From: Yonghong Song <[email protected]>
To: Kumar Kartikeya Dwivedi <[email protected]>
Cc: <[email protected]>, Jens Axboe <[email protected]>,
Pavel Begunkov <[email protected]>,
<[email protected]>, Alexei Starovoitov <[email protected]>,
Daniel Borkmann <[email protected]>,
Andrii Nakryiko <[email protected]>,
Pavel Emelyanov <[email protected]>,
Alexander Mihalicyn <[email protected]>,
Andrei Vagin <[email protected]>, <[email protected]>,
<[email protected]>
Subject: Re: [PATCH bpf-next v1 1/8] io_uring: Implement eBPF iterator for registered buffers
Date: Thu, 18 Nov 2021 11:13:02 -0800 [thread overview]
Message-ID: <[email protected]> (raw)
In-Reply-To: <[email protected]>
On 11/18/21 10:28 AM, Kumar Kartikeya Dwivedi wrote:
> On Thu, Nov 18, 2021 at 10:51:59PM IST, Yonghong Song wrote:
>>
>>
>> On 11/15/21 9:42 PM, Kumar Kartikeya Dwivedi wrote:
>>> This change adds eBPF iterator for buffers registered in io_uring ctx.
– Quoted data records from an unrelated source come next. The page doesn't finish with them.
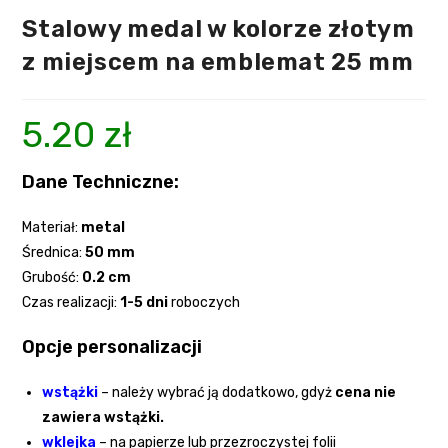
Stalowy medal w kolorze złotym
z miejscem na emblemat 25 mm
5.20
zł
Dane Techniczne:
Materiał:
metal
Średnica:
5
0 mm
Grubość:
0.2
cm
Czas realizacji:
1-5 dni
roboczych
Opcje personalizacji
wstążki
–
należy wybrać ją dodatkowo, gdyż
cena nie
zawiera wstążki.
wklejka
– na papierze lub przezroczystej folii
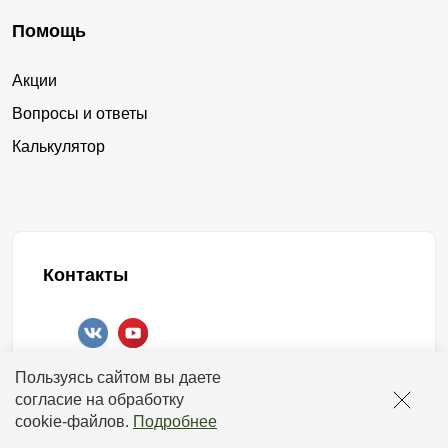
ячеистый
замки
рамы и листов. Листы к раме присоединяются
Помощь
посредством сварки. Шов получается надежный и
от производителя
аккуратный. На листе вырезается с помощью лазера
Акции
рисунок. Узор можно подобрать самостоятельно или
заборные из металла купить
замки
Вопросы и ответы
воспользоваться образцами, предложенными нами.
Калькулятор
стальной
сборной
Секционный забор такого вида позволяет, как никакой
другой, выразить свою индивидуальность и чувство
готовые заборы
производство
стиля.
готовые
производство заборных
Секции данного ограждения имеют более тяжелый вес,
Контакты
нежели модели, выполненные из ламелей. А поставка
сборные
размер
осуществляется у же в собранном виде. Поэтому для
установки такого забора потребуется спецтехника.
заборная оцинкованная купить
+7 (958) 578-17-18
Пользуясь сайтом вы даете
Общие особенности секционных заборов
оцинкованные
заборная
работаем с 00:00 до 24:00
согласие на обработку
отвечаем круглосуточно
cookie-файлов
.
Подробнее
купить из металла
Как мы видим, любой сборный забор можно подобрать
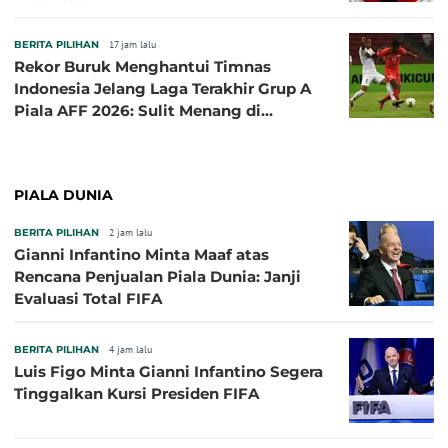
BERITA PILIHAN
17 jam lalu
Rekor Buruk Menghantui Timnas
Indonesia Jelang Laga Terakhir Grup A
Piala AFF 2026: Sulit Menang di
Kandang Singapura
PIALA DUNIA
BERITA PILIHAN
2 jam lalu
Gianni Infantino Minta Maaf atas
Rencana Penjualan Piala Dunia: Janji
Evaluasi Total FIFA
BERITA PILIHAN
4 jam lalu
Luis Figo Minta Gianni Infantino Segera
Tinggalkan Kursi Presiden FIFA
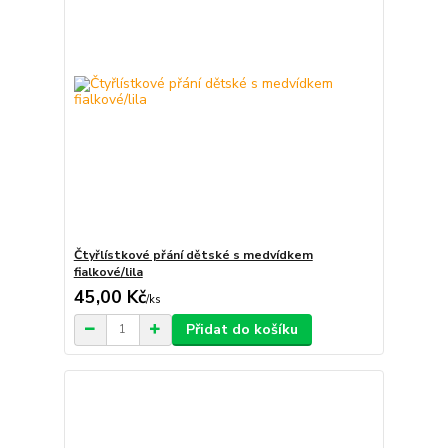
Čtyřlístkové přání dětské s medvídkem
fialkové/lila
45,00 Kč
/
ks
Přidat do košíku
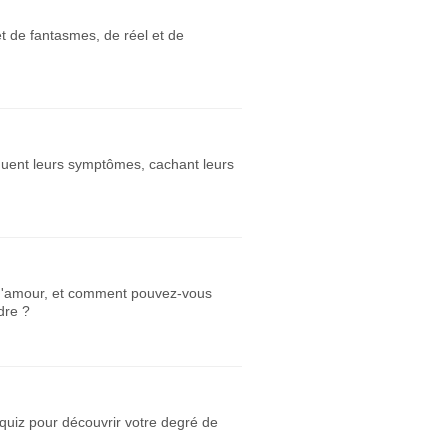
et de fantasmes, de réel et de
quent leurs symptômes, cachant leurs
e d'amour, et comment pouvez-vous
dre ?
quiz pour découvrir votre degré de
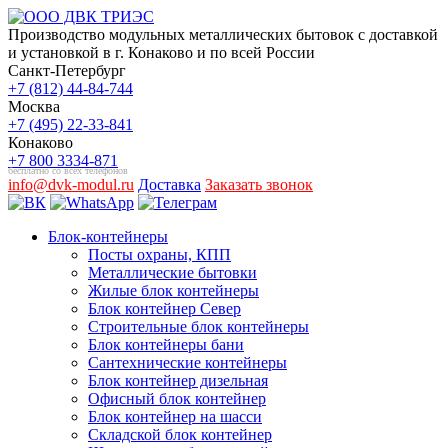
Производство модульных металлических бытовок с доставкой
и установкой в г. Конаково и по всей России
Санкт-Петербург
+7 (812) 44-84-744
Москва
+7 (495) 22-33-841
Конаково
+7 800 3334-871
бесплатно со всех телефонов
info@dvk-modul.ru
Доставка
Заказать звонок
Блок-контейнеры
Посты охраны, КПП
Металлические бытовки
Жилые блок контейнеры
Блок контейнер Север
Строительные блок контейнеры
Блок контейнеры бани
Сантехнические контейнеры
Блок контейнер дизельная
Офисный блок контейнер
Блок контейнер на шасси
Складской блок контейнер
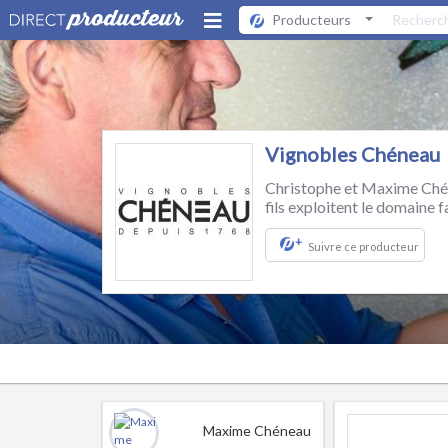
Producteurs
Vignobles Chéneau
Christophe et Maxime Chén
fils exploitent le domaine 
+
Suivre ce producteur
Maxime Chéneau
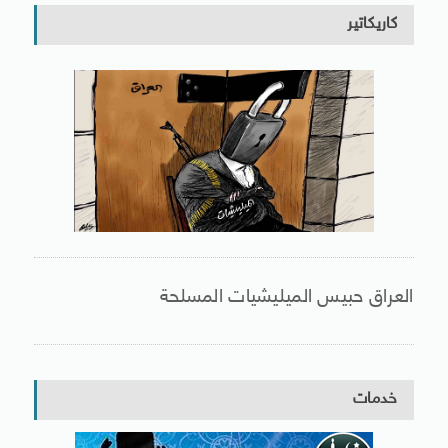
كاريكاتير
العراق حبيس الميليشيات المسلحة
خدمات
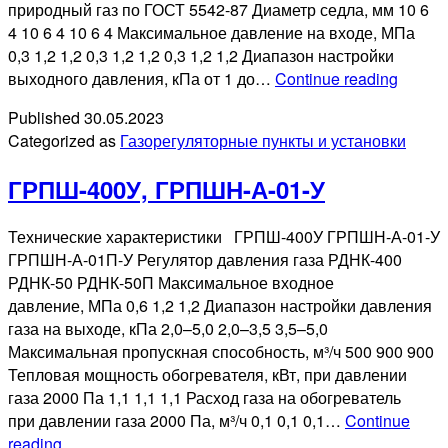
природный газ по ГОСТ 5542-87 Диаметр седла, мм 10 6
4 10 6 4 10 6 4 Максимальное давление на входе, МПа
0,3 1,2 1,2 0,3 1,2 1,2 0,3 1,2 1,2 Диапазон настройки
ГРПН-
выходного давления, кПа от 1 до…
Continue reading
Published
30.05.2023
Categorized as
Газорегуляторные пункты и установки
ГРПШ-400У, ГРПШН-А-01-У
Технические характеристики ГРПШ-400У ГРПШН-А-01-У
ГРПШН-А-01П-У Регулятор давления газа РДНК-400
РДНК-50 РДНК-50П Максимальное входное
давление, МПа 0,6 1,2 1,2 Диапазон настройки давления
газа на выходе, кПа 2,0–5,0 2,0–3,5 3,5–5,0
Максимальная пропускная способность, м³/ч 500 900 900
Тепловая мощность обогревателя, кВт, при давлении
газа 2000 Па 1,1 1,1 1,1 Расход газа на обогреватель
при давлении газа 2000 Па, м³/ч 0,1 0,1 0,1…
Continue
ГРПШ-400У,
reading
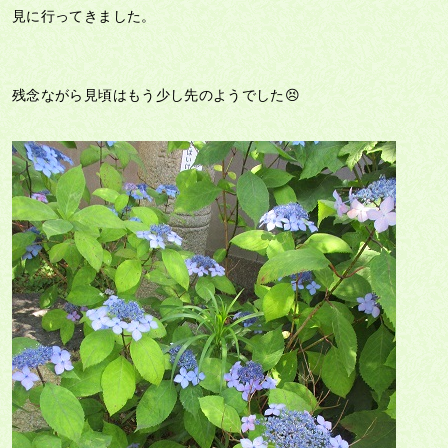
見に行ってきました。
残念ながら見頃はもう少し先のようでした😣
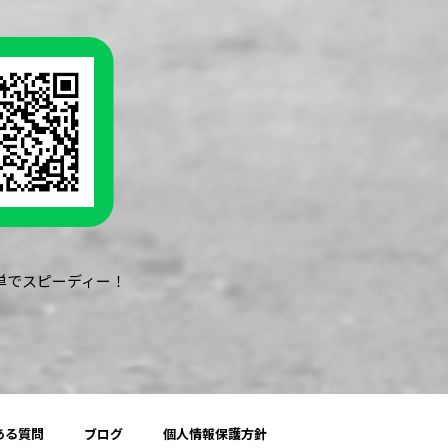
簡単でスピーディー！
ある質問
ブログ
個人情報保護方針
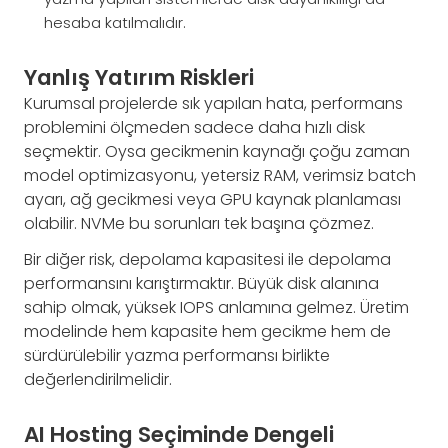
hesaba katılmalıdır.
Yanlış Yatırım Riskleri
Kurumsal projelerde sık yapılan hata, performans
problemini ölçmeden sadece daha hızlı disk
seçmektir. Oysa gecikmenin kaynağı çoğu zaman
model optimizasyonu, yetersiz RAM, verimsiz batch
ayarı, ağ gecikmesi veya GPU kaynak planlaması
olabilir. NVMe bu sorunları tek başına çözmez.
Bir diğer risk, depolama kapasitesi ile depolama
performansını karıştırmaktır. Büyük disk alanına
sahip olmak, yüksek IOPS anlamına gelmez. Üretim
modelinde hem kapasite hem gecikme hem de
sürdürülebilir yazma performansı birlikte
değerlendirilmelidir.
AI Hosting Seçiminde Dengeli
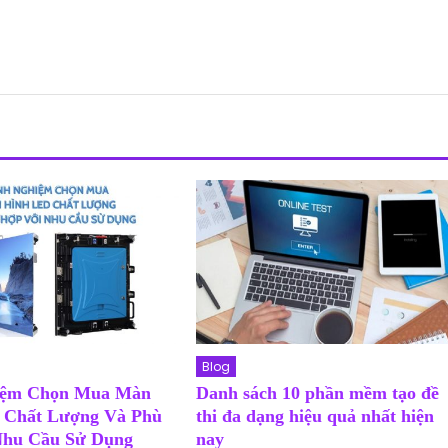
Blog
iệm Chọn Mua Màn
Danh sách 10 phần mềm tạo đề
 Chất Lượng Và Phù
thi đa dạng hiệu quả nhất hiện
Nhu Cầu Sử Dụng
nay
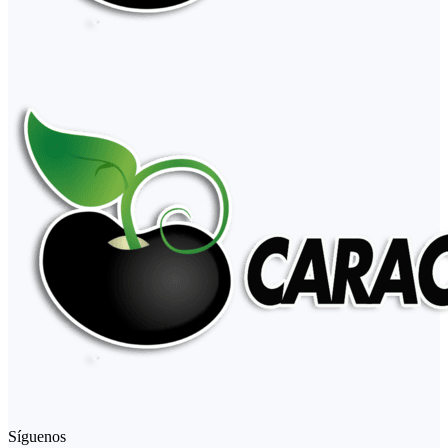
Síguenos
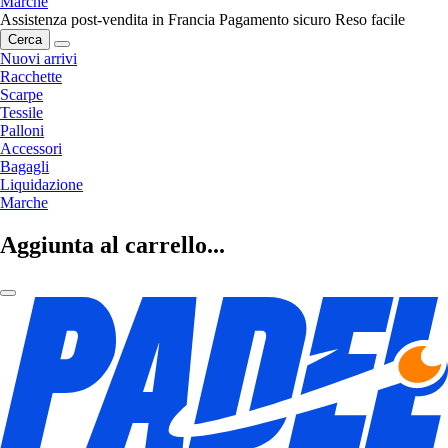
Marche
Assistenza post-vendita in Francia
Pagamento sicuro
Reso facile
Cerca
Nuovi arrivi
Racchette
Scarpe
Tessile
Palloni
Accessori
Bagagli
Liquidazione
Marche
Aggiunta al carrello...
>>> It gives access to the ctx, the index of the registered buffer, and a
>>> pointer to the io_uring_ubuf itself. This allows the iterator to save
>>> info related to buffers added to an io_uring instance, that isn't easy
>>> to export using the fdinfo interface (like exact struct page composing
>>> the registered buffer).
>>>
>>> The primary usecase this is enabling is checkpoint/restore support.
>>>
>>> Note that we need to use mutex_trylock when the file is read from, in
>>> seq_start functions, as the order of lock taken is opposite of what it
>>> would be when io_uring operation reads the same file. We take
>>> seq_file->lock, then ctx->uring_lock, while io_uring would first take
>>> ctx->uring_lock and then seq_file->lock for the same ctx.
>>>
>>> This can lead to a deadlock scenario described below:
>>>
>>> CPU 0 CPU 1
>>>
>>> vfs_read
>>> mutex_lock(&seq_file->lock) io_read
>>> mutex_lock(&ctx->uring_lock)
>>> mutex_lock(&ctx->uring_lock) # switched to mutex_trylock
>>> mutex_lock(&seq_file->lock)
>>
>> It is not clear which mutex_lock switched to mutex_trylock.
>
> The one in vfs_read.
>
>> From below example, it looks like &ctx->uring_lock. But if this is
>> the case, we could have deadlock, right?
>>
>
> Sorry, I will make the commit message clearer in the next version.
>
> The sequence on CPU 0 is for normal read(2) on iterator.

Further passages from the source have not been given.